If the Democrats will stop trying to out-hawk the Republicans, the Obama administration can begin rebuilding America's economy and military -- and international image.

Published January 22, 2009 12:00PM (EST)

When Mikhail Gorbachev came to power in the 1980s, he sought a truce in the Cold War, a breathing spell that would provide time for reformers to engage in "perestroika," or "restructuring," of the Soviet Union. In the aftermath of the Bush administration's hyperactive militarism and manic overextension, the U.S. needs a similar breathing spell in foreign policy that will permit concentration on rebuilding, not just reviving, the U.S. economy and its social contract. The Soviet Union proved to be unreformable and collapsed. But an American perestroika has the chance to result in a modernized, stronger American economy and society -- if a period of relative calm in foreign affairs allows resources and attention to be given to domestic reform.

Unfortunately, the Democratic Party's foreign policy mandarins are ill-prepared for peace. Many centrist Democrats have spent so much time in the last few decades trying to prove that Democrats can be as hawkish as Republicans that they have become hard to distinguish from bellicose neoconservatives. A number of liberal hawks joined the Weekly Standard neocons in supporting the Iraq war. To make matters worse, many "humanitarian hawks" have spent a generation arguing that the U.S. should fight more wars, not fewer, intervening in countries like Sudan in the name of human rights or a "responsibility to protect." Worst of all, the fashionable idea among centrist Democratic foreign policy intellectuals has been the concept of a "concert of democracies," which would marginalize China and Russia. No wonder that John McCain and the neocons love the concert-of-democracies idea.

While we have to defend ourselves against genuine threats, we need a prolonged period without any more "wars of choice" and with fewer other optional and costly interventions abroad, in order to concentrate on reconstruction at home. That doesn't mean "a retreat to isolationism and protectionism," the bogey that foreign policy pundits are always warning us to dread. American isolationism became impractical in the early 1900s, when industrialized warfare eliminated the oceans as moats and made concentrations of hostile military-industrial power anywhere on the planet an American concern. In the Obama administration, a new internationalism, not a new isolationism, should replace the Bush administration's failed bid for American world hegemony. But the new American internationalism should be informed by the pragmatic spirit of Franklin D. Roosevelt and should reject the hyperactive messianism of liberal hawks and neocons alike.

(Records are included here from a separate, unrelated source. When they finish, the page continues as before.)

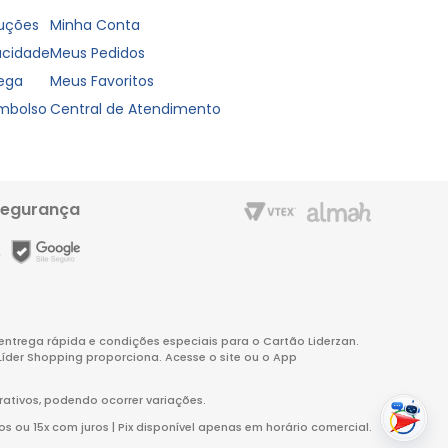
luções
Minha Conta
vacidade
Meus Pedidos
rega
Meus Favoritos
embolso
Central de Atendimento
segurança
m entrega rápida e condições especiais para o Cartão Liderzan.
Líder Shopping proporciona. Acesse o site ou o App
rativos, podendo ocorrer variações.
s ou 15x com juros | Pix disponível apenas em horário comercial.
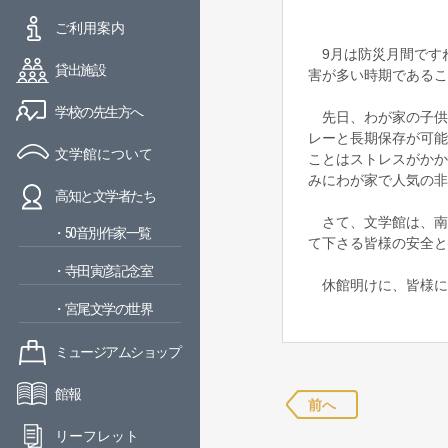
ご利用案内
9月は防災月間ですね
貸出施設
害が多い時期であるこ
学校の先生方へ
先日、わが家の子供
レーと長期保存が可能
文学館について
ことはストレスがかか
みにわが家で人気の非
高知と文学者たち
さて、文学館は、南
・50音別作家一覧
て下さる皆様の安全と
・寺田寅彦記念室
休館明けに、皆様にお
・宮尾文学の世界
ミュージアムショップ
館報
前へ
リーフレット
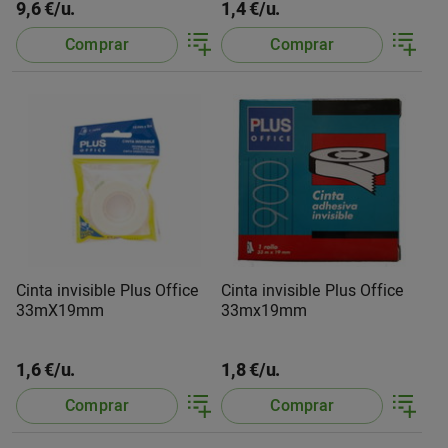
9,6 €/u.
1,4 €/u.
Comprar
Comprar
Cinta invisible Plus Office
Cinta invisible Plus Office
33mX19mm
33mx19mm
1,6 €/u.
1,8 €/u.
Comprar
Comprar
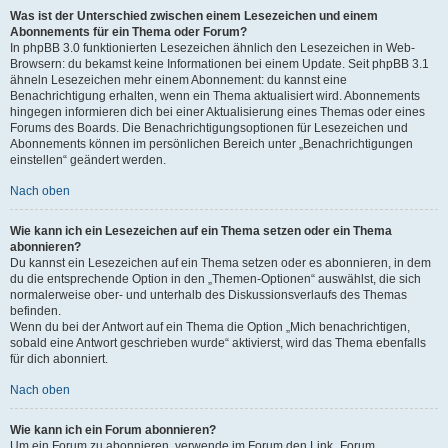
Was ist der Unterschied zwischen einem Lesezeichen und einem
Abonnements für ein Thema oder Forum?
In phpBB 3.0 funktionierten Lesezeichen ähnlich den Lesezeichen in Web-
Browsern: du bekamst keine Informationen bei einem Update. Seit phpBB 3.1
ähneln Lesezeichen mehr einem Abonnement: du kannst eine
Benachrichtigung erhalten, wenn ein Thema aktualisiert wird. Abonnements
hingegen informieren dich bei einer Aktualisierung eines Themas oder eines
Forums des Boards. Die Benachrichtigungsoptionen für Lesezeichen und
Abonnements können im persönlichen Bereich unter „Benachrichtigungen
einstellen“ geändert werden.
Nach oben
Wie kann ich ein Lesezeichen auf ein Thema setzen oder ein Thema
abonnieren?
Du kannst ein Lesezeichen auf ein Thema setzen oder es abonnieren, in dem
du die entsprechende Option in den „Themen-Optionen“ auswählst, die sich
normalerweise ober- und unterhalb des Diskussionsverlaufs des Themas
befinden.
Wenn du bei der Antwort auf ein Thema die Option „Mich benachrichtigen,
sobald eine Antwort geschrieben wurde“ aktivierst, wird das Thema ebenfalls
für dich abonniert.
Nach oben
Wie kann ich ein Forum abonnieren?
Um ein Forum zu abonnieren, verwende im Forum den Link „Forum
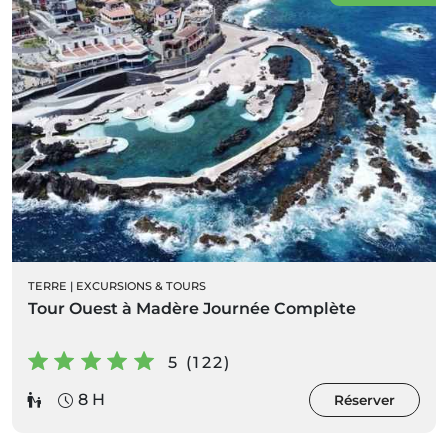
TERRE
|
EXCURSIONS & TOURS
Tour Ouest à Madère Journée Complète
5 (122)
8 H
Réserver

Reflecting on the failure of the League of Nations, FDR concluded that the Wilsonians had ignored power realities. Roosevelt based his vision of the United Nations (a name he coined) on the hope that the anti-Axis alliance of the United States, Great Britain and the Soviet Union could be converted into a permanent great-power concert. The addition of Nationalist China and France to the Big Three completed the roster of the permanent five members of the U.N. Security Council.

Roosevelt's grand design failed, because after 1945 the Soviet Union, like China after Mao overthrew the Nationalist regime, refused to act as a contented status quo power. A second chance for a great-power concert came after Mao's death and the end of the Cold War. The Gulf War, which punished Saddam Hussein for violating the post-1945 rule against wars of aggression and conquest, won almost universal support. Tragically, following the Gulf War it was the U.S. that refused to act as a contented status quo power. Many liberals as well as conservatives were intoxicated by visions of an all-powerful U.S. in a "new American century."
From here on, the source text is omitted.